Supplied information ▸
== == ==
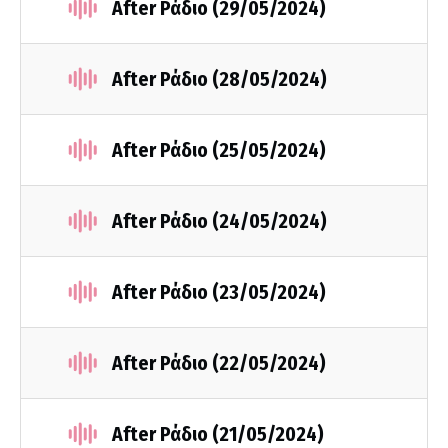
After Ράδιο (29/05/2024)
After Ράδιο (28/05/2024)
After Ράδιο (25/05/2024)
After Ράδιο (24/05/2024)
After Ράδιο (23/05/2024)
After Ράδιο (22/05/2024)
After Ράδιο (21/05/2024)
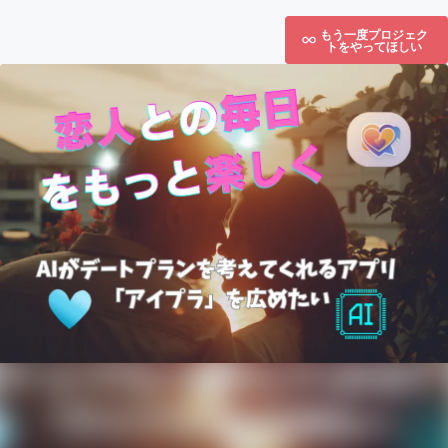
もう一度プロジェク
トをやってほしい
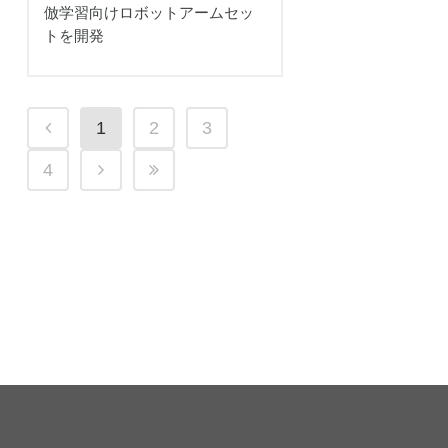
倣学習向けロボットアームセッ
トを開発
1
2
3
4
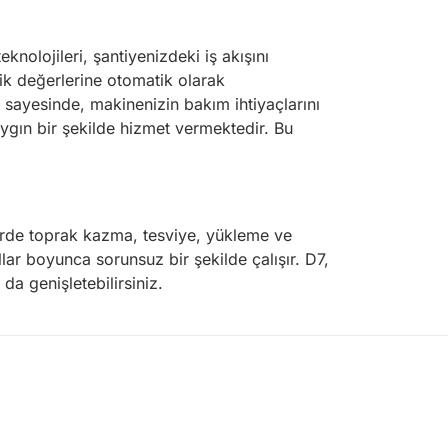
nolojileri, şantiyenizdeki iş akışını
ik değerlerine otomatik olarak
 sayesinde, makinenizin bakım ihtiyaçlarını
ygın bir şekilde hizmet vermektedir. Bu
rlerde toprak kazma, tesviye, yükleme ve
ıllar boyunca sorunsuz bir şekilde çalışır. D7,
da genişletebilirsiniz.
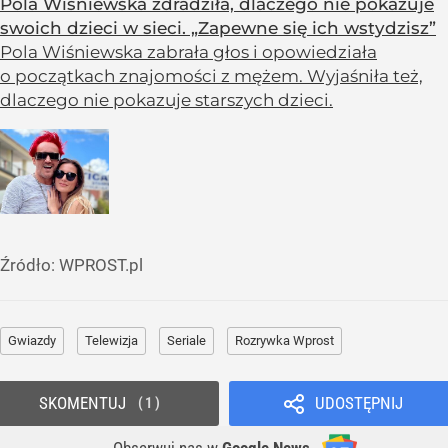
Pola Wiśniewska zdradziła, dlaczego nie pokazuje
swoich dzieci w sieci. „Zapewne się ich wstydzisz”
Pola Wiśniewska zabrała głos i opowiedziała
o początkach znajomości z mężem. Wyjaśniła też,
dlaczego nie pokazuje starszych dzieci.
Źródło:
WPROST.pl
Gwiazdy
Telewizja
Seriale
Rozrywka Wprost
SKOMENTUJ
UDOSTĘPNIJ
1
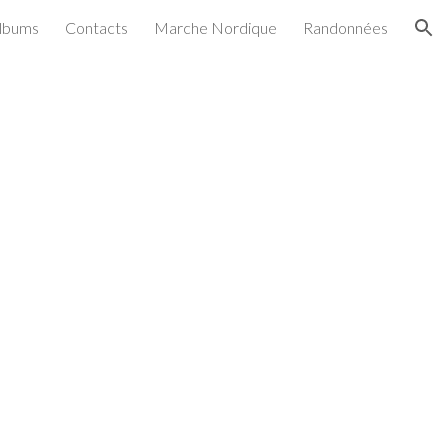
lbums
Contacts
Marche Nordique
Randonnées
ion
== == ==
What you will do ▸ What is the number of lines in the material above that include "dlaczego"? Answer with the number only.

Output for this task ▸ 2